Netflix's Jay Kelly Has A Spectacular Opening Shot That's More Impressive Than You Think
Noah Baumbach's film "Jay Kelly" begins with a wonderful oner that shows the hustle and bustle of a film set on a sound stage, transitions into George Clooney's titular movie star character performing a couple takes from the movie-within-the-movie, and ends when Kelly and his director, played by "Andor" actor Kyle Sollner, agree that they have what they need. It's a long, intricate shot reminiscent of Robert Altman's famous opening oner from "The Player," which also takes audiences behind the curtain of how movies are made. But before Baumbach's shot really gets going, the very first thing you see after the Netflix logo is blackness encroached upon by white smoke, with the smoke slowly revealing black text of a quote from author Sylvia Plath: "It's a hell of a responsibility to be yourself. It's much easier to be somebody else or nobody at all."

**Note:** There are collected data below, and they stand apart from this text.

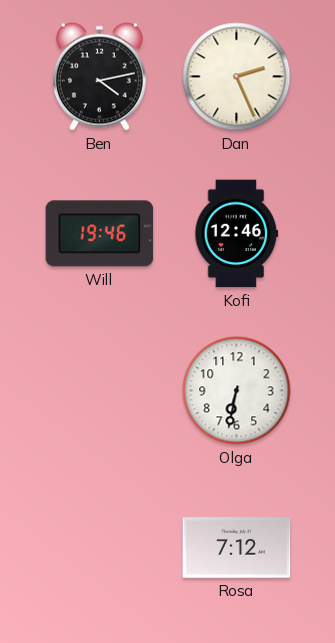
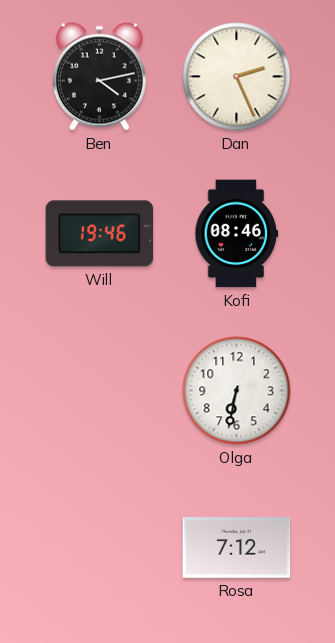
Kofi: 12:46 -> 08:46
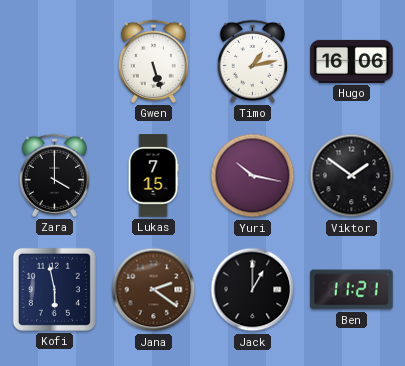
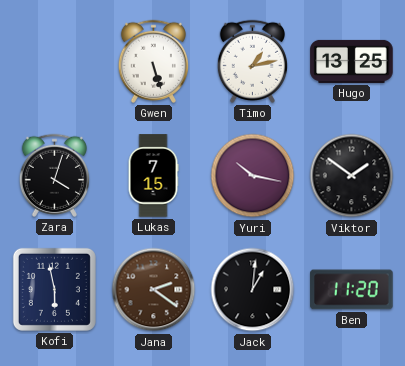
Hugo: 16:06 -> 13:25
Zara: 4:00 -> 4:03
Jack: 1:00 -> 1:01
Ben: 11:21 -> 11:20
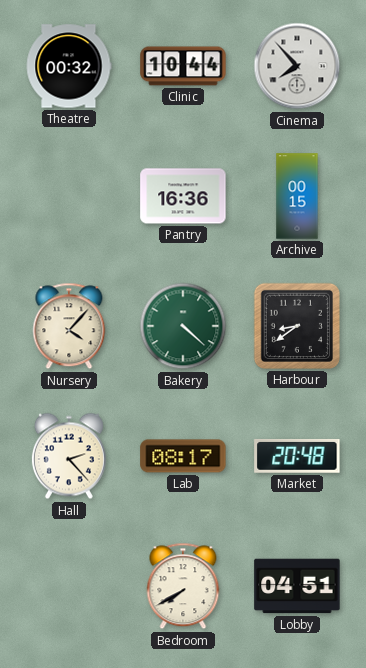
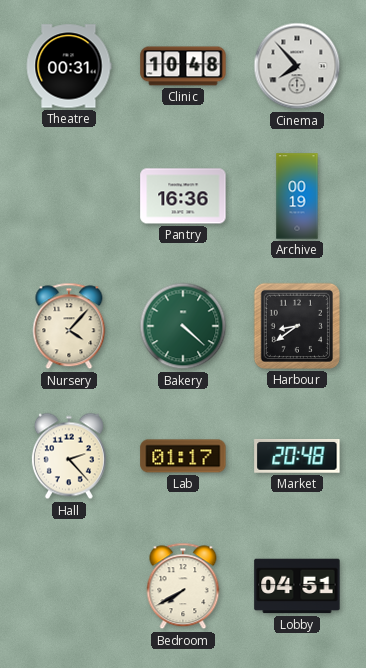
Theatre: 00:32 -> 00:31
Clinic: 10:44 -> 10:48
Archive: 00:15 -> 00:19
Lab: 08:17 -> 01:17
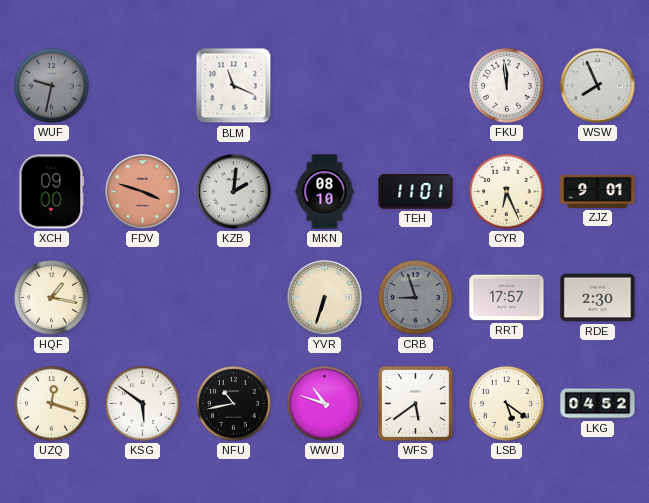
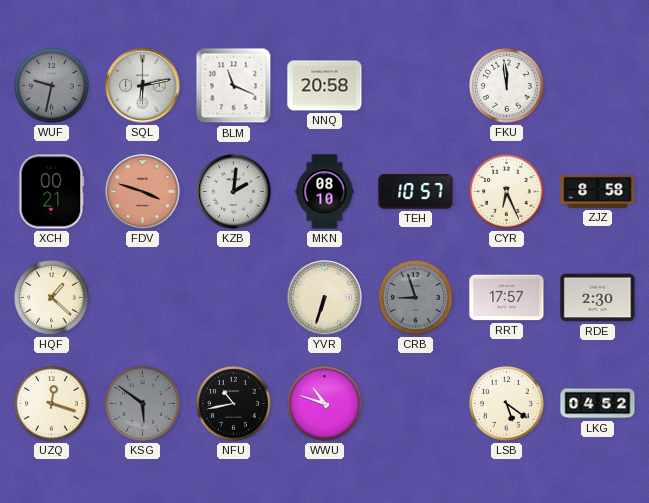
SQL: none -> 6:13
NNQ: none -> 20:58
WSW: 7:56 -> none
XCH: 09:00 -> 00:21
TEH: 11:01 -> 10:57
ZJZ: 9:01 -> 8:58
HQF: 1:17 -> 1:22
KSG dial: white -> grey
WFS: 5:39 -> none
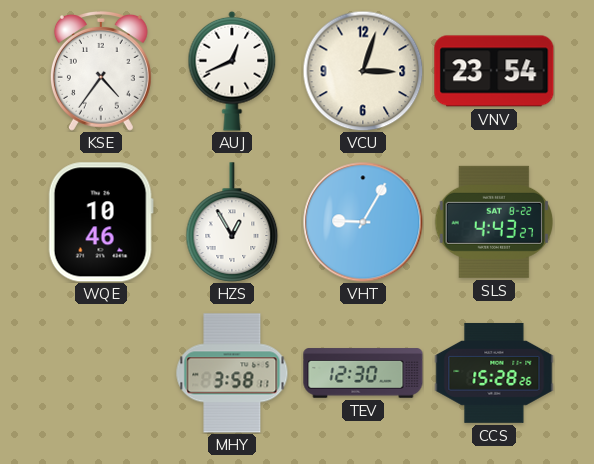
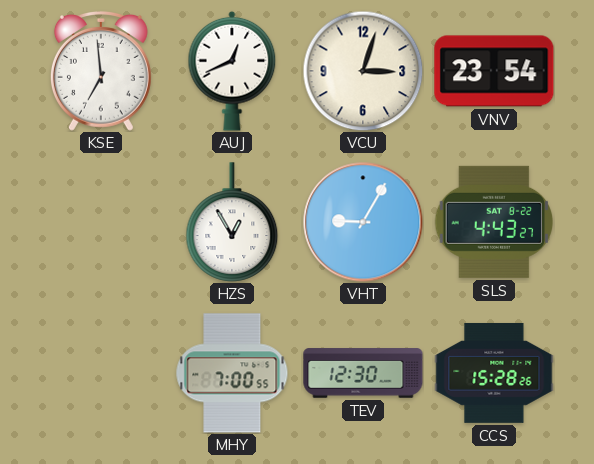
KSE: 4:36 -> 6:59
WQE: 10:46 -> none
MHY: 3:58 -> 7:00
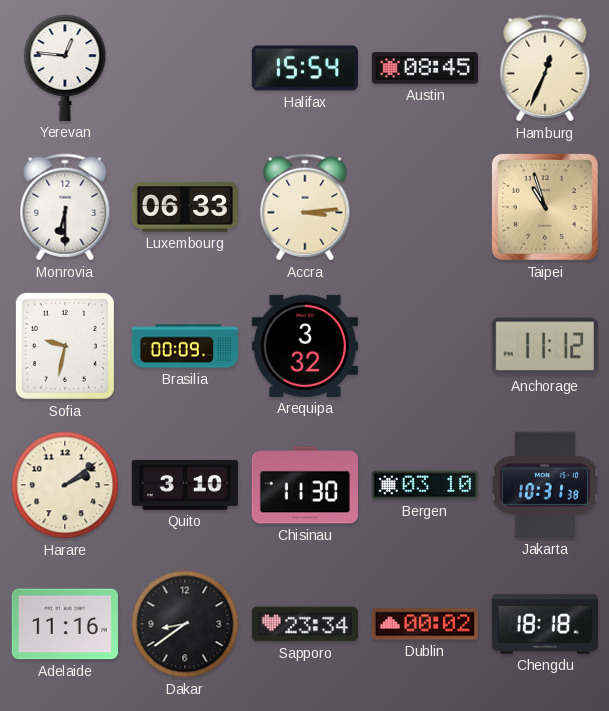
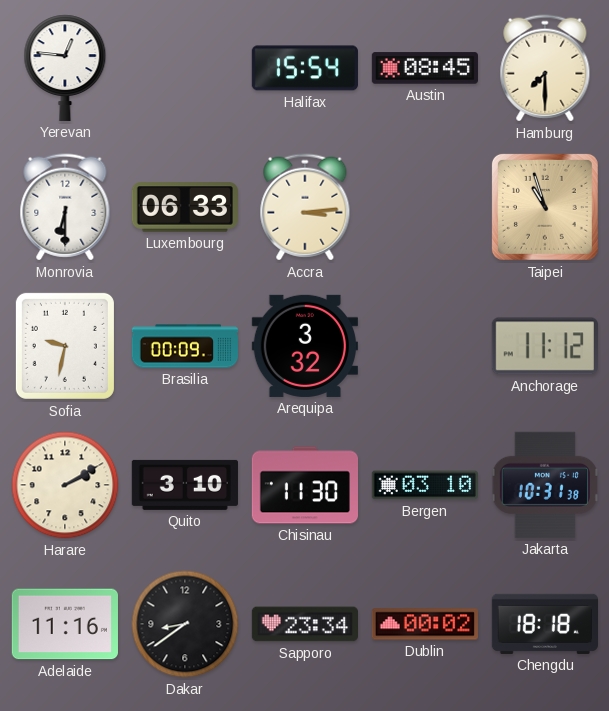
Hamburg: 12:34 -> 7:30
Harare: 2:09 -> 2:10
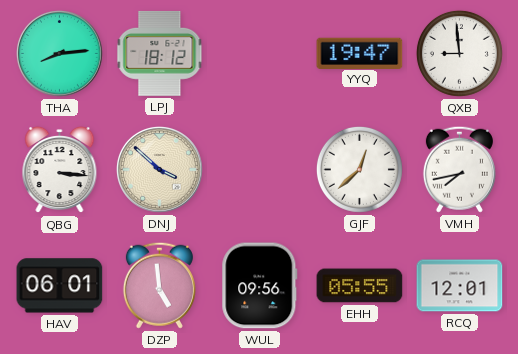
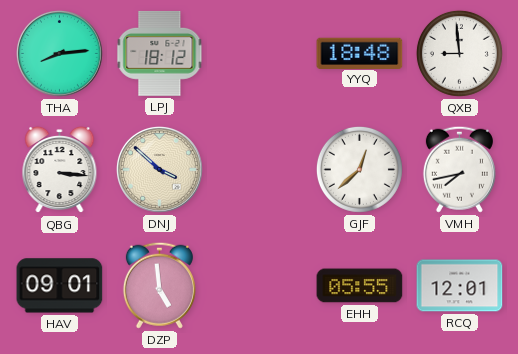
YYQ: 19:47 -> 18:48
HAV: 06:01 -> 09:01
WUL: 09:56 -> none
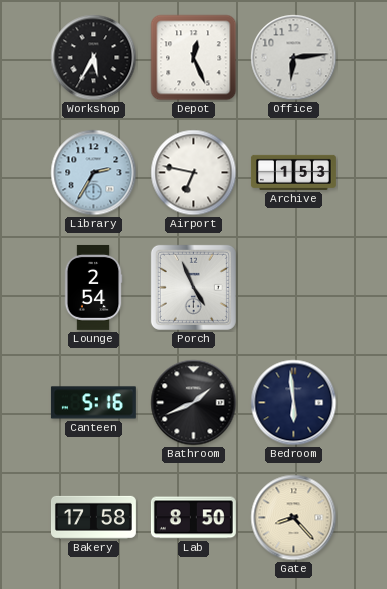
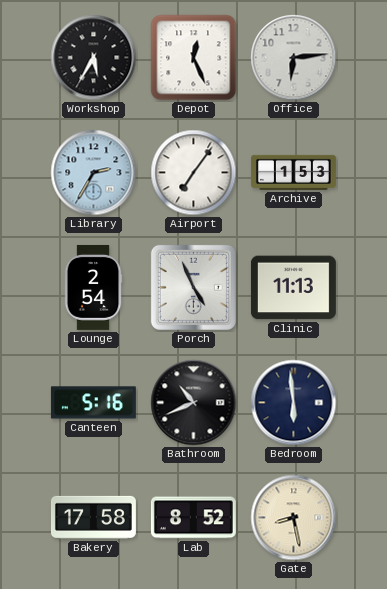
Airport: 6:47 -> 7:06
Clinic: none -> 11:13
Bathroom: 1:41 -> 10:41
Lab: 8:50 -> 8:52
Gate: 8:23 -> 8:28
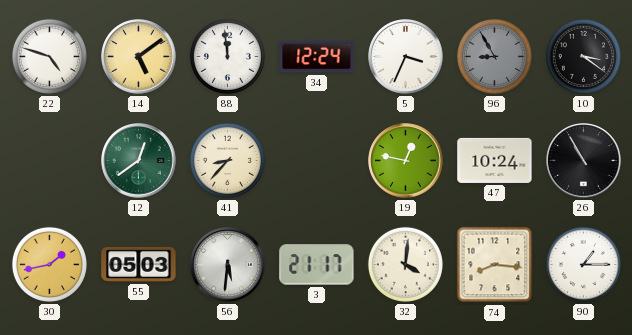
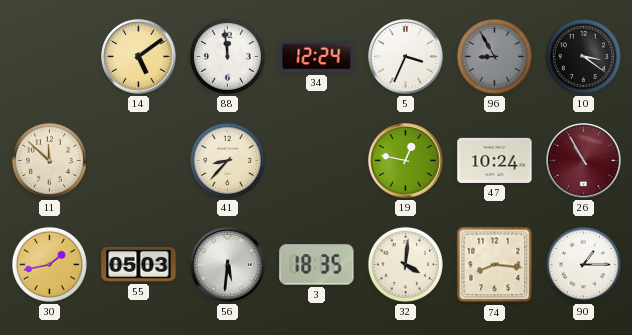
22: 4:48 -> none
11: none -> 11:52
12: 12:39 -> none
26 dial: black -> burgundy
3: 21:17 -> 18:35
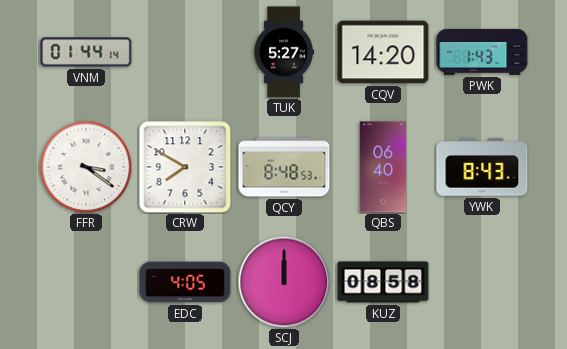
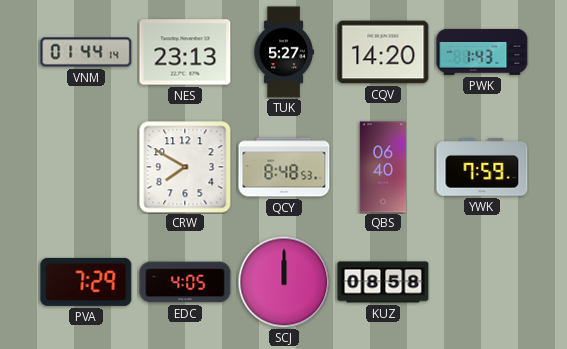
NES: none -> 23:13
FFR: 3:21 -> none
YWK: 8:43 -> 7:59
PVA: none -> 7:29
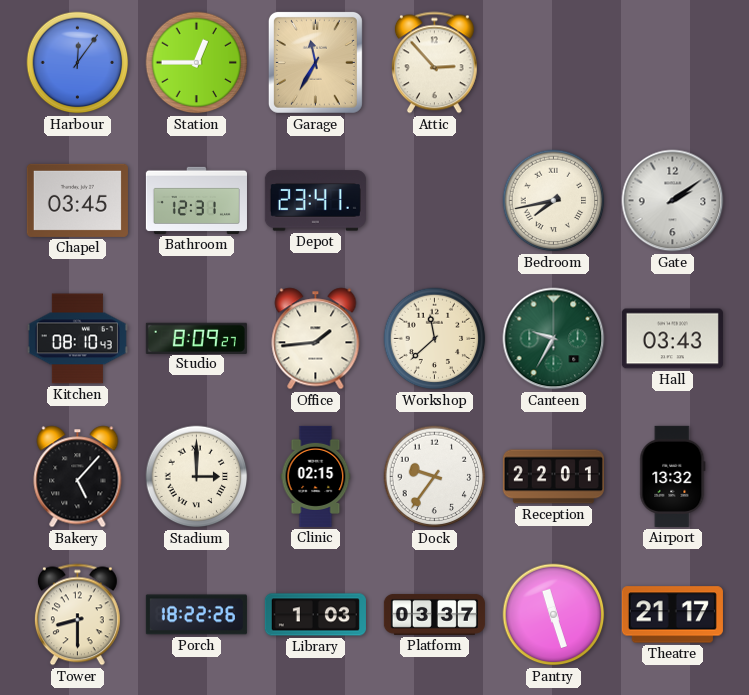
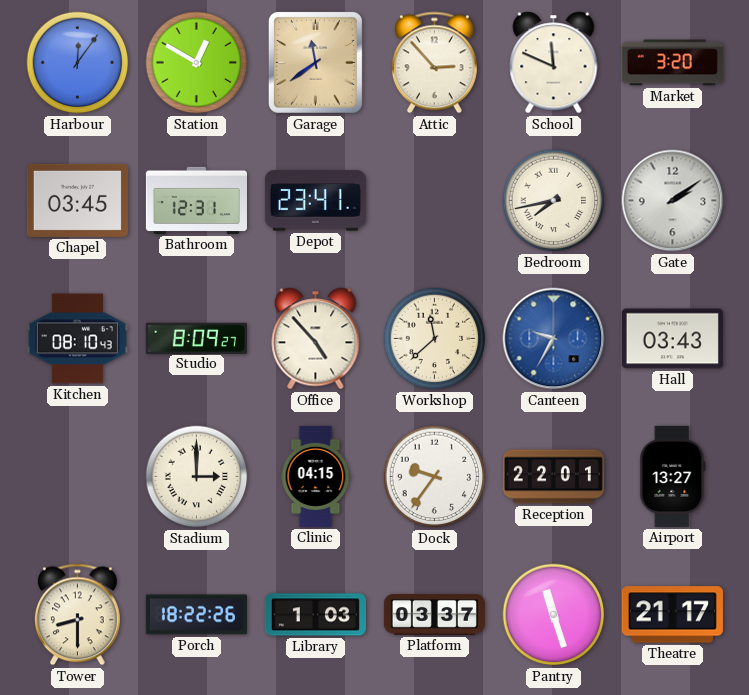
Station: 12:45 -> 12:50
Garage: 11:35 -> 11:39
School: none -> 11:49
Market: none -> 3:20
Office: 1:44 -> 4:53
Canteen dial: green -> blue
Bakery: 5:07 -> none
Clinic: 02:15 -> 04:15
Airport: 13:32 -> 13:27
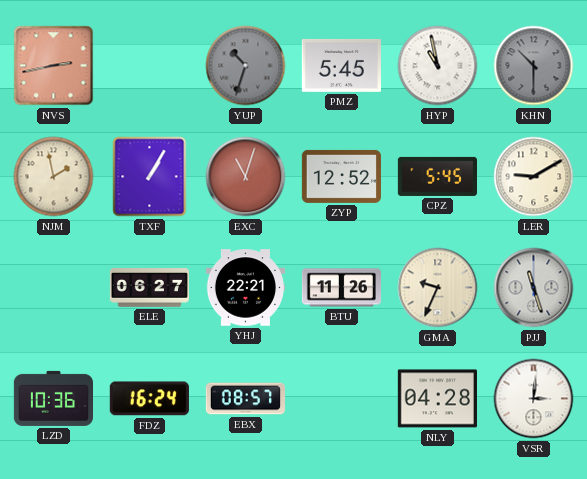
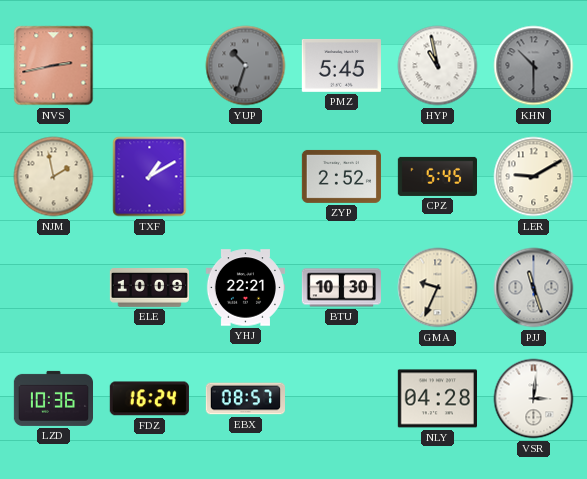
TXF: 1:05 -> 1:10
EXC: 11:03 -> none
ZYP: 12:52 -> 2:52
ELE: 06:27 -> 10:09
BTU: 11:26 -> 10:30
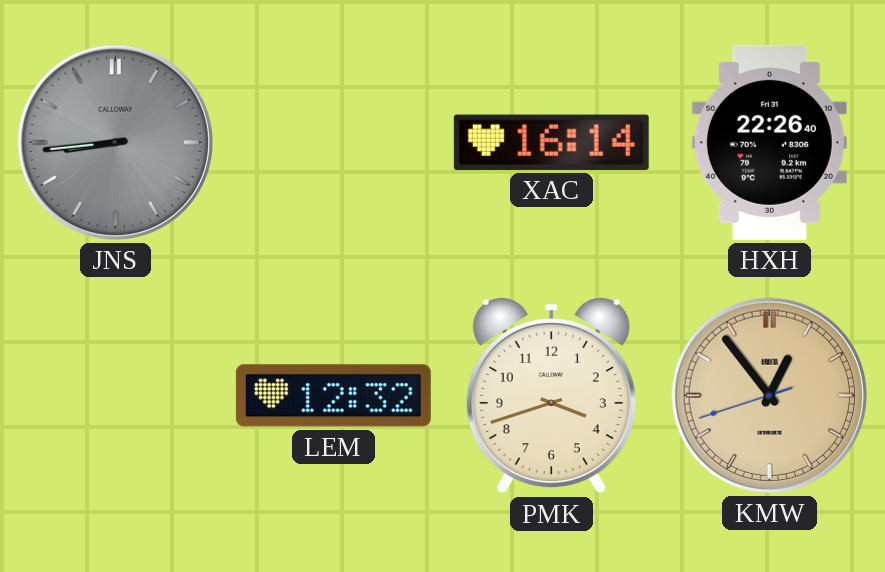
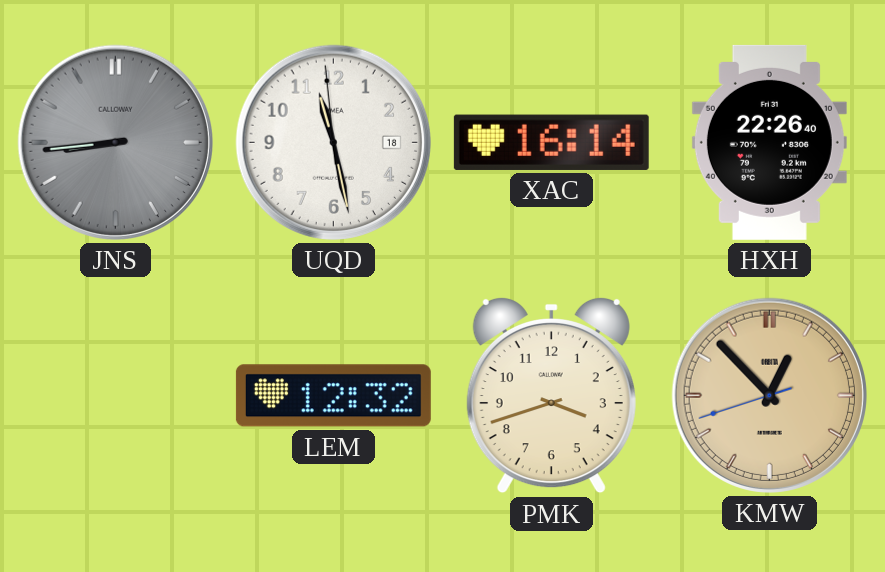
UQD: none -> 11:27
KMW: 12:53 -> 12:52
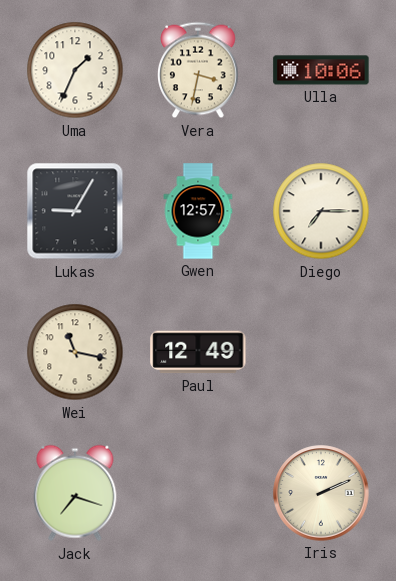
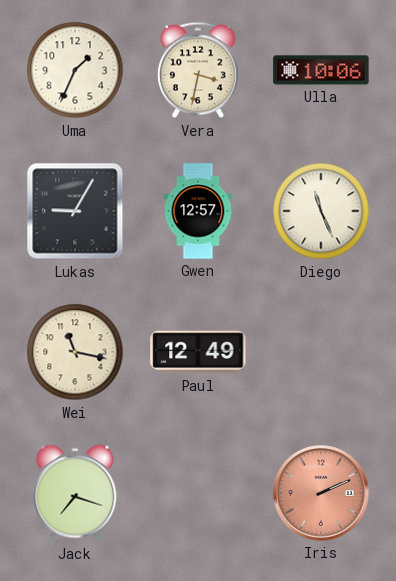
Diego: 7:15 -> 11:26
Iris dial: cream -> salmon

I assumed that quote was added in post-production, as they are in 99.9% of films, but on an episode of the Director's Guild of America podcast, Baumbach revealed that the quote was actually a physical part of the shot:
"We also did the quote as part of the [oner], so the quote is on glass, the Sylvia Plath quote. It's black on glass, so when it's dark, you don't see anything, and then the white smoke, which was there, comes up and reveals it and then we rack focus to the guy who says 'We're coming to the end,' and then we start the movie."
Jay Kelly's opening scene is full of melancholy for the end of an era
Physicalizing that quote on actual glass is not the only old-school trick utilized in the opening scene of this movie. Baumbach and his team swing the camera throughout the sound stage, dipping into various conversations of Adam Sandler's character and other less spotlighted artists as it glides over a set that feels incongruous until the camera arrives in the exact right spot and you realize it was designed as a bit of forced perspective, where everything aligns perfectly from one specific angle.
You rarely see forced perspective in major movies these days, and employing these techniques seems to be the director's way of underlining a theme of the film: an era is coming to an end. During the shot, a technician on camera says, "One day, it'll be the last movie for all of us. They'll turn out the lights, and that'll be that." Soon after, Jay — playing a character in the movie-within-a-movie — says, "I'm lucky. My time passed while I was still alive. I got to see it end before it ended."
I think many of us who grew up loving cinema feel like we can relate to that, because we are witnessing a major transition of the industry unfold before our eyes. But these lines of dialogue are relatable even for folks outside of the entertainment industry, since practically every aspect of American life feels like it's being made worse in order to enrich a handful of billionaires. No one knows what the future of cinema will be, but as long as there are people like Noah Baumbach putting the extra effort in to use classic techniques as he does here, it'll never fully die.
You can see for yourself how the opening scene came together in "The Making of Jay Kelly," which is now streaming on Netflix.